There are many risks that can arise during the probate process. Families may fight over particularly valuable property within the estate. Creditors may make claims that require the liquidation of certain assets. High-value estates are also potentially at risk of costly estate taxes.
People creating or reviewing their estate plans often want to limit the likelihood of probate conflict. Keeping as much of their property as possible out of probate court can be a key aspect of that process.
Well-funded financial accounts can trigger conflict among beneficiaries or become the target of creditors. A simple document filed with banks or financial advisors can help keep financial resources out of probate court.
Account transfers can bypass probate requirements
People with sizable bank accounts or investment accounts can potentially keep those accounts out of probate court after they die. They achieve that goal by arranging in advance for the account to transfer directly to a specific beneficiary after their death.
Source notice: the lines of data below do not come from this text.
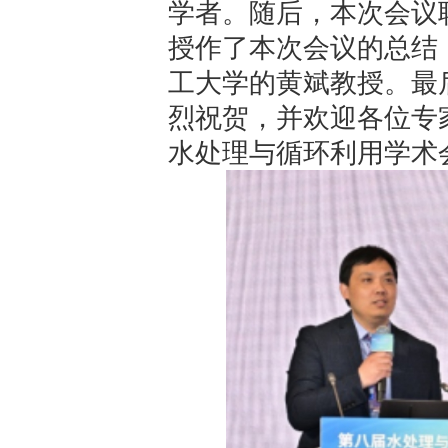
学者。随后，本次会议
授作了本次会议的总结
工大学的黄斌教授。最
烈祝贺，并欢迎各位专
水处理与循环利用学术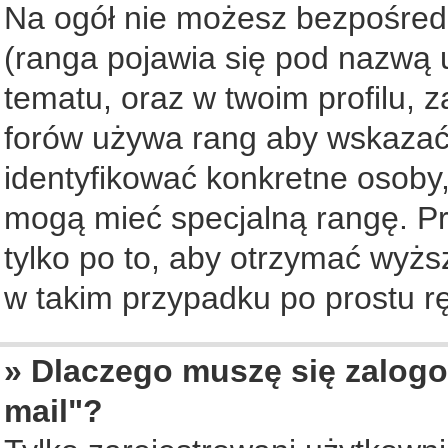
Na ogół nie możesz bezpośredn
(ranga pojawia się pod nazwą 
tematu, oraz w twoim profilu, 
forów używa rang aby wskazać l
identyfikować konkretne osoby,
mogą mieć specjalną rangę. Pr
tylko po to, aby otrzymać wyżs
w takim przypadku po prostu rę
» Dlaczego muszę się zalogo
mail"?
A transfer-on-death document kept on file with a financial institution or professional could allow a beneficiary to assume ownership of an account when they have proof that the prior owner passed and valid government identification. Doing so prevents the account from becoming part of an estate and being subject to probate court oversight.
A thorough estate plan may include a variety of documents and even paperwork filed with financial institutions to preserve resources and uphold a testator’s legacy after they pass. Minimizing what passes through probate court can minimize the likelihood of frustrating probate complications, including litigation, creditor claims and tax obligations.